▼

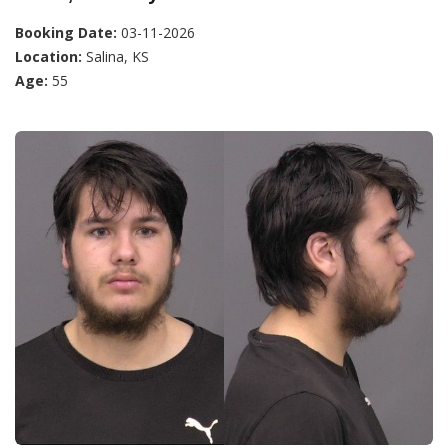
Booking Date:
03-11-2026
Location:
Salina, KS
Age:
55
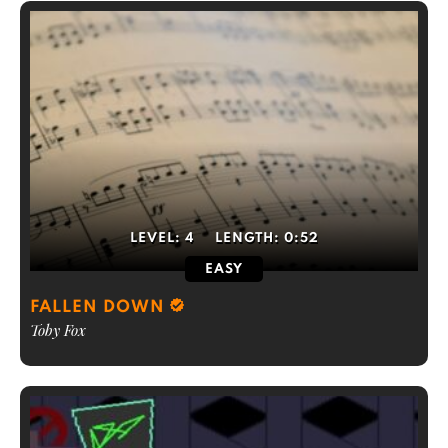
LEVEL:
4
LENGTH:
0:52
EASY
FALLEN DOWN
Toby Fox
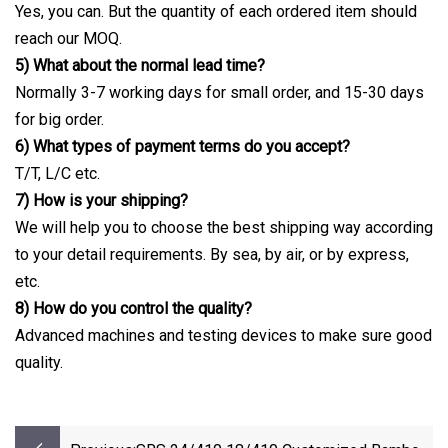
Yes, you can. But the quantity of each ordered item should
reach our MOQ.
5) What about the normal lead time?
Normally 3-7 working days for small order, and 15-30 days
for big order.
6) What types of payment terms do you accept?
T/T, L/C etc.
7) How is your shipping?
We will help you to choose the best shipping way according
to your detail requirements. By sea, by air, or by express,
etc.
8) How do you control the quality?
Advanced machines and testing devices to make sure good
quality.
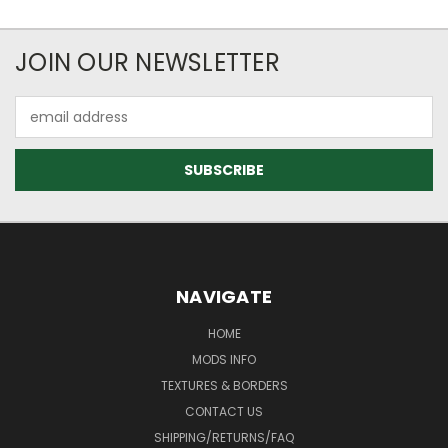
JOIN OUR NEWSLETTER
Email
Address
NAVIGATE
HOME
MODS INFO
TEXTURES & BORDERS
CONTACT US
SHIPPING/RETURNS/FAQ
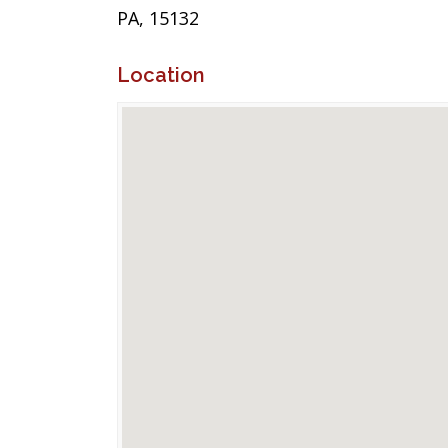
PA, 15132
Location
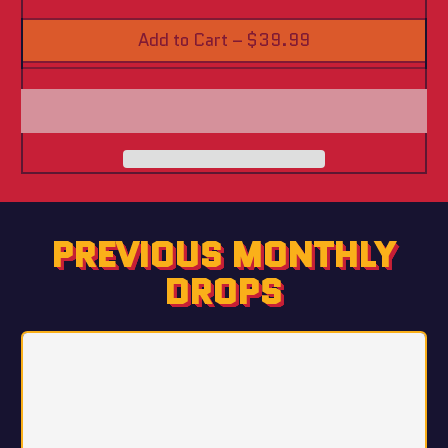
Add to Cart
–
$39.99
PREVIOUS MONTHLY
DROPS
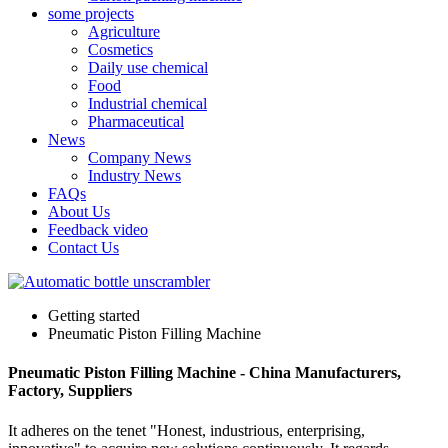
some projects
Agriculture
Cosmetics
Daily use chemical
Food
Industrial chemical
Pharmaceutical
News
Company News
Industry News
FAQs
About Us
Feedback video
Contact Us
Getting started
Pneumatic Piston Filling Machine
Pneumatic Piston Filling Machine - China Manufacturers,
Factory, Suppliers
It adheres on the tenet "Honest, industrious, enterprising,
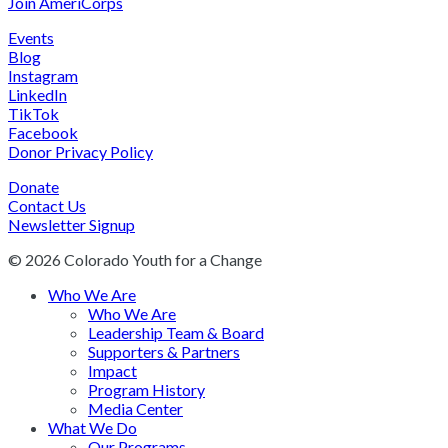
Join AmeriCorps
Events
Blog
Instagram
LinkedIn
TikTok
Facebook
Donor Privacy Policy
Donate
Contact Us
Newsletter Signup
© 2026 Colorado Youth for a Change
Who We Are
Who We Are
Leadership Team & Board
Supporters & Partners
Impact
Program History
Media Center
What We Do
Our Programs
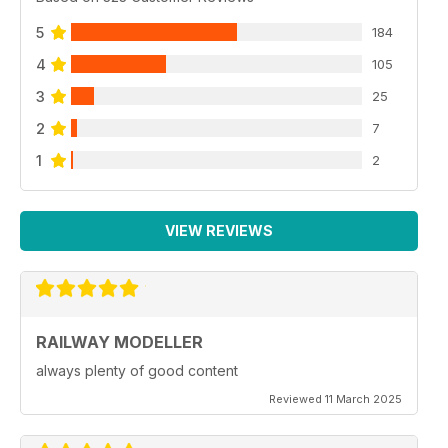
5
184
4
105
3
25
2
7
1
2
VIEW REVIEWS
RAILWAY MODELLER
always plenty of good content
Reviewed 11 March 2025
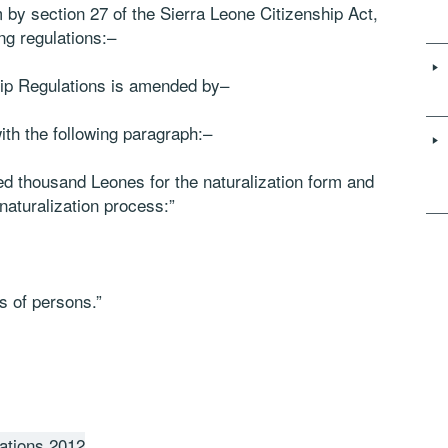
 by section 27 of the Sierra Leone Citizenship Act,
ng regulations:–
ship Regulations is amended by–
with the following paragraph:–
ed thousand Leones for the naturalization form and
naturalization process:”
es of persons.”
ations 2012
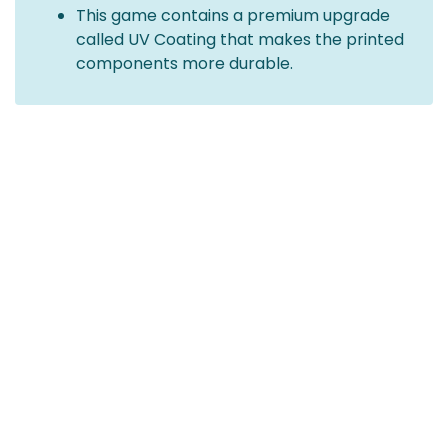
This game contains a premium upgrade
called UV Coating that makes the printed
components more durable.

▲
▼

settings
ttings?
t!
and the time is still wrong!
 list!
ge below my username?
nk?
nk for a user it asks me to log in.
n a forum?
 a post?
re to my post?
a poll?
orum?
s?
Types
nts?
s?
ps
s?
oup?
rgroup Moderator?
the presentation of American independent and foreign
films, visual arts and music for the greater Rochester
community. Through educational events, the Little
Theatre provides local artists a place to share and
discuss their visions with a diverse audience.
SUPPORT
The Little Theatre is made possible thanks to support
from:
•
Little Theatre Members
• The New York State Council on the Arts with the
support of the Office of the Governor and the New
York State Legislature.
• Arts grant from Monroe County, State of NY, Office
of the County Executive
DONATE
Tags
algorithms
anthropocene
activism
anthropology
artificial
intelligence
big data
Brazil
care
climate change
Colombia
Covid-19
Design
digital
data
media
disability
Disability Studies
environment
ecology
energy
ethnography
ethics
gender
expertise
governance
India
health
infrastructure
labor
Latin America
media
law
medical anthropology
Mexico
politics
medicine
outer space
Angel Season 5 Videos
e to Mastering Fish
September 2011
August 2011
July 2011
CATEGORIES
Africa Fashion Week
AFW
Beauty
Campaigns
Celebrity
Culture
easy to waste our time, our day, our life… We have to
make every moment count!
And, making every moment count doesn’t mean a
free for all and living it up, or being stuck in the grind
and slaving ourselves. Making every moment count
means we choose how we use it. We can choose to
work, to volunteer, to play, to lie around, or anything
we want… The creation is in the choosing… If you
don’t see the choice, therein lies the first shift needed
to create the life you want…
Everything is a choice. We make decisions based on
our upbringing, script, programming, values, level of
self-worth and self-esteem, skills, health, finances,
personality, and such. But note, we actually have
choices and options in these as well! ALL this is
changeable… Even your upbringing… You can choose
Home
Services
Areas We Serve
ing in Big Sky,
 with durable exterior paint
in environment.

▲

WHAT YOU SHOULD DO. Write out every line of the entries that holds the word "upbringing".

RESULT FOR THIS EXERCISE.
our upbringing, script, programming, values, level of
changeable… Even your upbringing… You can choose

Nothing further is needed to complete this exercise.